Version bretonne de Stranger Things, Anaon n’a rien de ridicule ni de déplaisant, mais passe quand même à côté de sujets intéressants, faute d’ambitions et de rigueur dans l’écriture.

« Anaon », qu’est-ce que c’est ? Eh bien, c’est tout simplement un mot breton signifiant « l’au delà », ce lieu mystérieux, mystique ou imaginaire suivant les croyances de chacun, où vont les âmes après la mort. Anaon, c’est aussi une nouvelle série française, que l’on prendra le risque de qualifier « pour jeunes adultes et plus si affinités », qui tourne autour d’un concept rappelant assez furieusement celui de Stranger Things : alors qu’une créature effrayante rôde autour d’un petit village breton, semblant « voler les âmes » de ses premières victimes égarées dans les bois, trois adolescents se lancent dans une enquête à la frontière du surnaturel pour comprendre ce qui se passe… leurs découvertes ne recueillant bien évidemment que l’incrédulité des adultes autour d’eux… Jusqu’à ce que nul ne puisse niez les évidences…
Il y a dans la série de Sylvain Caron, Bastien Dartois et Elsa Vasseur pas mal de bons (et vrais) sujets, qui, habilement entremêlés sous une forme de divertissement « spielbergien » classique, mais dans un contexte de « comédie dramatique » extrêmement français, sont plus que prometteurs. Car la mère de Wendie, l’adolescente au centre de l’intrigue, qui est aussi l’épouse de Max, le policier menant l’enquête sur des disparitions inquiétantes, est morte dans un incendie quelques mois auparavant, ce qui positionne Anaon comme un jolie métaphore sur le travail de deuil que mari et fille doivent faire, chacun à leur manière : un deuil compliqué par cet « espoir » que les portes séparant notre réalité de l’au-delà puisse être franchies, permettant des retrouvailles avec nos chers disparus. Car, également, il y a ce fil scénaristique – impossible dans un Stranger Things situé dans des USA forcément sans passé ni réelle mémoire – qui plonge dans les origines de la fondation du village, et relie les générations entre elles dans une sorte de malédiction (ou de bénédiction si l’on parle de « pouvoirs magiques » qui se transmettent). Il y a enfin l’indéniable puissance des légendes celtes, cachées dans des ruines enfuies au fond de forêts ancestrales, qui ont quand même, avouons-le, fière allure. Tout cela laisse présager une belle série conjuguant « tradition française » et divertissement « dans l’air du temps », et ce d’autant que les effets spéciaux – le monstre en particulier, qui rappelle le travail d’un Guillermo del Toro – n’ont rien de honteux.
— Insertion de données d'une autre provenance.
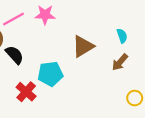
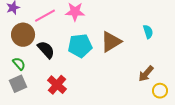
brown arrow: (120, 62) -> (146, 74), moved
cyan pentagon: (50, 74) -> (80, 46), moved

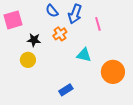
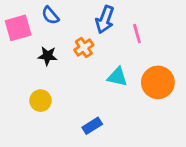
blue semicircle: (52, 11) -> (50, 15), moved
yellow circle: (28, 60) -> (41, 101), moved
orange circle: (113, 72) -> (158, 82), moved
Malheureusement, nos espoirs sont vite déçus, l’écriture maladroite de la série amenant de nombreuses invraisemblances dans le déroulement de l’histoire, d’incohérences qui détruisent la crédibilité du concept. L’interprétation – qui est souvent le talon d’Achille des productions télévisuelles françaises – n’est pas non plus toujours convaincante. Pire encore, toutes les promesses de complexité émotionnelle ou de profondeur thématique sont sacrifiées sur l’autel des stéréotypes, finalement guère plus riches que ceux qui fleurissent dans les séries US équivalentes.
Bref, sans être un désastre, parce qu’elle se regarde avec curiosité et sans déplaisir, Anaon est une occasion manquée, et bien manquée.